Game Recap: Futility Times Ten

One odd feature of a season as sorry as the one the Pirates are having is that every little, random thing that happens somehow seems to illustrate just how inept they are, both their play and their decision making.  Today’s 3-1 loss to Washington, giving the Nationals a sweep and the Pirates their tenth straight loss, fit the pattern.

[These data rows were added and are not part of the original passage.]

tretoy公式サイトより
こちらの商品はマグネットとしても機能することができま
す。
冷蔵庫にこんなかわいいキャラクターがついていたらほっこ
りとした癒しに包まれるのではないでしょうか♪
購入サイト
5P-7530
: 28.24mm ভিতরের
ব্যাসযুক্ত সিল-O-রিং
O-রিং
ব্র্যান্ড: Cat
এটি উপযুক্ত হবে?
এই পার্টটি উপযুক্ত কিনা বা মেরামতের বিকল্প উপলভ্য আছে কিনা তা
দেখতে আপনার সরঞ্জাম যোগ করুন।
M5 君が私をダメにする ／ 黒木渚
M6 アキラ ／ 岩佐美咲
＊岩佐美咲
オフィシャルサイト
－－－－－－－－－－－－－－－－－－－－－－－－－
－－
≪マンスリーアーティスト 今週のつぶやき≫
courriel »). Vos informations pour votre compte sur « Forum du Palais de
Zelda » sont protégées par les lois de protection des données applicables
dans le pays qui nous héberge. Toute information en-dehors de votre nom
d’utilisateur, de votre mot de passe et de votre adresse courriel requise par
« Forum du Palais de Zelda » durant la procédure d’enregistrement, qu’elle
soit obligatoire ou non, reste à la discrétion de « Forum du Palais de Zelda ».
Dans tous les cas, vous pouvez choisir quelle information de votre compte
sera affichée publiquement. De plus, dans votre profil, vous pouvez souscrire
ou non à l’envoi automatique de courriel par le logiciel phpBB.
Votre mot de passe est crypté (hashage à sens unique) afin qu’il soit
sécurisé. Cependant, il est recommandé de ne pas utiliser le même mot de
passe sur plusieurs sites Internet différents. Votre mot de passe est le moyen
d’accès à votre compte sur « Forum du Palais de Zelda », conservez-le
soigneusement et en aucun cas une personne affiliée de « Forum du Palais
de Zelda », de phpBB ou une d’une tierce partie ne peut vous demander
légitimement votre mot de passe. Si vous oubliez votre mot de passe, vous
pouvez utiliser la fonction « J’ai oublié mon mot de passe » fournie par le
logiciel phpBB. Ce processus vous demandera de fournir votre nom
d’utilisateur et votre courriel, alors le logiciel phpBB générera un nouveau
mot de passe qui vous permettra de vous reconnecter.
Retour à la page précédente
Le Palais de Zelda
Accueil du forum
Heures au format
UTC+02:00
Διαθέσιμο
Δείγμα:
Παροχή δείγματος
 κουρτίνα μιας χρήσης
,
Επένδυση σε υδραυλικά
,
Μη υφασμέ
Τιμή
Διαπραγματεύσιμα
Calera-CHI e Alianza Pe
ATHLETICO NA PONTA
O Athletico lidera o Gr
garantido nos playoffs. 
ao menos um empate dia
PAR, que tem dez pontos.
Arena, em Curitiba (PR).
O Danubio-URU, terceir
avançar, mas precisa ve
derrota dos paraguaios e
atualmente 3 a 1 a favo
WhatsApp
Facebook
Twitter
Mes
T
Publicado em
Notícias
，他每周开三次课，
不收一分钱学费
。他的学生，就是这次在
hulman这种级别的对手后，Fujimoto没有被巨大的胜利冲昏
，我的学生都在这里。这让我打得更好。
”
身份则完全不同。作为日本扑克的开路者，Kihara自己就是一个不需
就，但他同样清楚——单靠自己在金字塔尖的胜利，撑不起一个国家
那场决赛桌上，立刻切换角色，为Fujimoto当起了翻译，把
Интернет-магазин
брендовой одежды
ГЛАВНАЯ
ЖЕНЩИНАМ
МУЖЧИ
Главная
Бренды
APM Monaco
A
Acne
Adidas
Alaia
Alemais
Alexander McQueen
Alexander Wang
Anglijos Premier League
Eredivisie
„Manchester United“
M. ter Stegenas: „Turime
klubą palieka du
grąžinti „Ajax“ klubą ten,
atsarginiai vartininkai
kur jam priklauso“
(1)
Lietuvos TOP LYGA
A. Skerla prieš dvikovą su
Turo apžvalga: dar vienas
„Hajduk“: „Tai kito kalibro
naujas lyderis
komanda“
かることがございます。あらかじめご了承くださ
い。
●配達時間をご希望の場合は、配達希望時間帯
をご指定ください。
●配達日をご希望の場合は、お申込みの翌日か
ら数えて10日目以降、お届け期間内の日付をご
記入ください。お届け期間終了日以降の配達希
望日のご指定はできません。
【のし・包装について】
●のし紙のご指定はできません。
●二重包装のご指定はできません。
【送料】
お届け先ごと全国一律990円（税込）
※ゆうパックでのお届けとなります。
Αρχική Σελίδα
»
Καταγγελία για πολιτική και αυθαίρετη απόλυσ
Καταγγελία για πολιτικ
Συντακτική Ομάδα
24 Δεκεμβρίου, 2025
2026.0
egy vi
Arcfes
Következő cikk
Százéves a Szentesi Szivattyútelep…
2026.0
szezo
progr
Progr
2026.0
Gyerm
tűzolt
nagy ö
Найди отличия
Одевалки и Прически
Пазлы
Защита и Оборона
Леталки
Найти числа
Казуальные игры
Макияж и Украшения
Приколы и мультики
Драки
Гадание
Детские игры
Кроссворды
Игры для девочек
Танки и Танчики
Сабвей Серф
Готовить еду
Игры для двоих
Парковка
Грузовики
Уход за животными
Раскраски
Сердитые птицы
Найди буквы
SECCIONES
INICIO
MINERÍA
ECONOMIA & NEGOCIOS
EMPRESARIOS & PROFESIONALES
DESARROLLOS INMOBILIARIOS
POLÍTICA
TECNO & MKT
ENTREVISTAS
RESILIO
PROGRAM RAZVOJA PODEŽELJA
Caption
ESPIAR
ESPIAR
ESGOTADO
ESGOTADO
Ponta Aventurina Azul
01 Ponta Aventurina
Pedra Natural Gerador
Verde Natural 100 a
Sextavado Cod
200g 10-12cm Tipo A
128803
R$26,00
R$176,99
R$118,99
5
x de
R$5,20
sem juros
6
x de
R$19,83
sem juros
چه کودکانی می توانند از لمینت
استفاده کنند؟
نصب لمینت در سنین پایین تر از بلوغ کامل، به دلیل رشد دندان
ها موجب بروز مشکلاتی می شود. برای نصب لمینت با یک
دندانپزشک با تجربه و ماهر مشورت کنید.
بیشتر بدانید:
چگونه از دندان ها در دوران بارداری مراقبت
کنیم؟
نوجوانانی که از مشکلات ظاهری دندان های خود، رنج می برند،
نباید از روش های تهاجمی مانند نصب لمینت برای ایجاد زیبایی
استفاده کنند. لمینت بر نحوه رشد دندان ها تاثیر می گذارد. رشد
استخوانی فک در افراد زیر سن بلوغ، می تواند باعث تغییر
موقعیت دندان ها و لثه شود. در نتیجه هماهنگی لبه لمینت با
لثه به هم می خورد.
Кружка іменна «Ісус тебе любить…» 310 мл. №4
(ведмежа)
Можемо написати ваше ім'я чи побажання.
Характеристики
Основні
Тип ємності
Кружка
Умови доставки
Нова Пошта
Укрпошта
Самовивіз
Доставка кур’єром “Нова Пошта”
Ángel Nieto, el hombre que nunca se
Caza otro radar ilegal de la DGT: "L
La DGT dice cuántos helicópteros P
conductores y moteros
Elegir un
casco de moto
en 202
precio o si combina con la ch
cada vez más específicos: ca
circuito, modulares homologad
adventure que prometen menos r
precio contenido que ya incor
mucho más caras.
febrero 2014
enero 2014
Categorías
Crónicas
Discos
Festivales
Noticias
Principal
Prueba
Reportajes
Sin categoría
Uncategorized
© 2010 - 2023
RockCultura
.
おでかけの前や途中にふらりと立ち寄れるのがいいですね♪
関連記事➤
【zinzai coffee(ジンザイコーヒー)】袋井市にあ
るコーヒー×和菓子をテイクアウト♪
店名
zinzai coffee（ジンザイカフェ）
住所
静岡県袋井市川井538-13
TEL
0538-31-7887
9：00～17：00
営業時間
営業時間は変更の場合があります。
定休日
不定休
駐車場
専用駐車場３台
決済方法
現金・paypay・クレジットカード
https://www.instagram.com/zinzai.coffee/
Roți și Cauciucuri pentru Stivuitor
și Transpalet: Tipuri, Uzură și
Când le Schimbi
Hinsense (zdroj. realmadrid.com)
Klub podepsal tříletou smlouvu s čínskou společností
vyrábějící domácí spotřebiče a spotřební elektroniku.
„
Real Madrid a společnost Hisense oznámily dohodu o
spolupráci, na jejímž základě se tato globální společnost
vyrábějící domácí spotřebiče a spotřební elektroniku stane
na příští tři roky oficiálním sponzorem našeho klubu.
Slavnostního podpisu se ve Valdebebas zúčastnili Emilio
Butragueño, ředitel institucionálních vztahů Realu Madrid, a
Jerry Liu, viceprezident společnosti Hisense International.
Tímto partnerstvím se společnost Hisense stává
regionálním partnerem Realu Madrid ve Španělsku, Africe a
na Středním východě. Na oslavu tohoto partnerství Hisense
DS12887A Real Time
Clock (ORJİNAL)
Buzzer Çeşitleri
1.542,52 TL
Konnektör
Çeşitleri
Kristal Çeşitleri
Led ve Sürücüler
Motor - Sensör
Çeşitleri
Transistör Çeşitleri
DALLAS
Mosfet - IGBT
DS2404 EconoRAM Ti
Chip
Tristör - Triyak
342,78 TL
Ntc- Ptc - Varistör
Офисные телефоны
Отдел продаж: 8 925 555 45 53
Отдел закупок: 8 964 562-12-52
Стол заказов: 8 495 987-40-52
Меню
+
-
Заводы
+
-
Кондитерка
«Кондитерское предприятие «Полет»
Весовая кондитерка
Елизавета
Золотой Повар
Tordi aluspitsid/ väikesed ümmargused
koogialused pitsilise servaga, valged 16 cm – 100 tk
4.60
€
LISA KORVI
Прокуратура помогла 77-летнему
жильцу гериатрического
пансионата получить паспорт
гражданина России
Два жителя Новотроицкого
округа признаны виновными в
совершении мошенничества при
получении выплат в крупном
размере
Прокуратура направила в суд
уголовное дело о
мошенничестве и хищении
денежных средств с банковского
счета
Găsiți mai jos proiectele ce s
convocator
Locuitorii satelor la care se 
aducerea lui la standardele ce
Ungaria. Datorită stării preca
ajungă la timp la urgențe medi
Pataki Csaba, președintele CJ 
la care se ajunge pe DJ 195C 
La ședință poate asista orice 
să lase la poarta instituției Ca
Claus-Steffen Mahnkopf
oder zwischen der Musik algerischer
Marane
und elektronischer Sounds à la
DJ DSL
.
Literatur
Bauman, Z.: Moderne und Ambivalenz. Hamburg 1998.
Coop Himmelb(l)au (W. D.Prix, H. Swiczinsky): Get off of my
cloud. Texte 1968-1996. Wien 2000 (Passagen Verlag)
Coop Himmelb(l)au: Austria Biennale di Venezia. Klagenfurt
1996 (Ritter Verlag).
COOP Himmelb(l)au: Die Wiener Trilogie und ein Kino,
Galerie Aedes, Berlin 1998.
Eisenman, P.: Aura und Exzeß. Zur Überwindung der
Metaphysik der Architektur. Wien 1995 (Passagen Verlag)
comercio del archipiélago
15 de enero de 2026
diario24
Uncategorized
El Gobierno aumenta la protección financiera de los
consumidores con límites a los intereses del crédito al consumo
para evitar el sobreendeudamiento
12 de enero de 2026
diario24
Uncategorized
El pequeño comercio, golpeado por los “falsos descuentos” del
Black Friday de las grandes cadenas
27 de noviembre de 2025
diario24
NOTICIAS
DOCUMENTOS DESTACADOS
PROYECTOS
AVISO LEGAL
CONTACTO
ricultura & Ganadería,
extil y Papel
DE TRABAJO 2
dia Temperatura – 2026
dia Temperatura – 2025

Take Derek Shelton’s decision to bat for Chase De Jong in the top of the fifth.  De Jong was having a fine game, giving up just a run — another homer by Yan Gomes — on four hits.  He even pitched out of a bases-loaded, one-out situation in the bottom of the fourth.  The score was just 1-0, but Shelton seems to go by a tenure-based rule:  If you’ve been around the majors a few years, like Chad Kuhl or Tyler Anderson, you get to stay in.  If you haven’t, like De Jong or J.T. Brubaker, you have to come out as soon as somebody sneezes.  Performance and game situations don’t matter.  Taking the best shot at winning doesn’t matter.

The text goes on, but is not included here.